● **Work task**: Please restate the data below word for word, omitting all images.

[Extracted page text data]

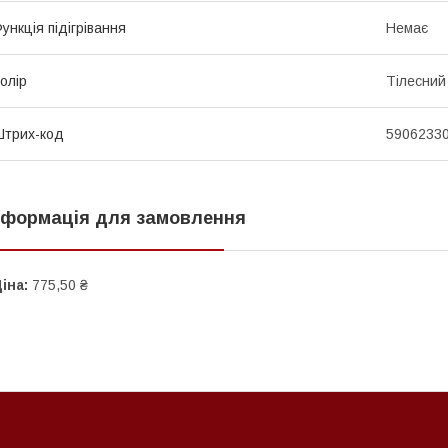
ункція підігрівання
Немає
олір
Тілесний
трих-код
5906233
нформація для замовлення
іна:
775,50 ₴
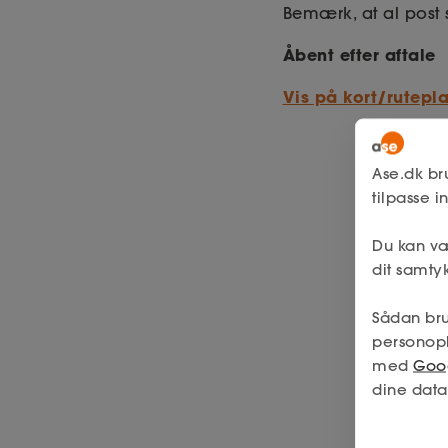
Bemærk, at al post s
Åbent efter aftale
Vis på kort/rutepl
Ase.dk br
tilpasse 
Du kan væ
dit samtyk
Sådan bru
personop
med
Goog
dine data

● **Task response**:
ункція підігрівання
Немає
олір
Тілесний
трих-код
5906233
нформація для замовлення
іна:
775,50 ₴
Bemærk, at al post s
Åbent efter aftale
Vis på kort/rutepl
Ase.dk br
tilpasse 
Du kan væ
dit samtyk
Sådan bru
personop
med
Goog
dine data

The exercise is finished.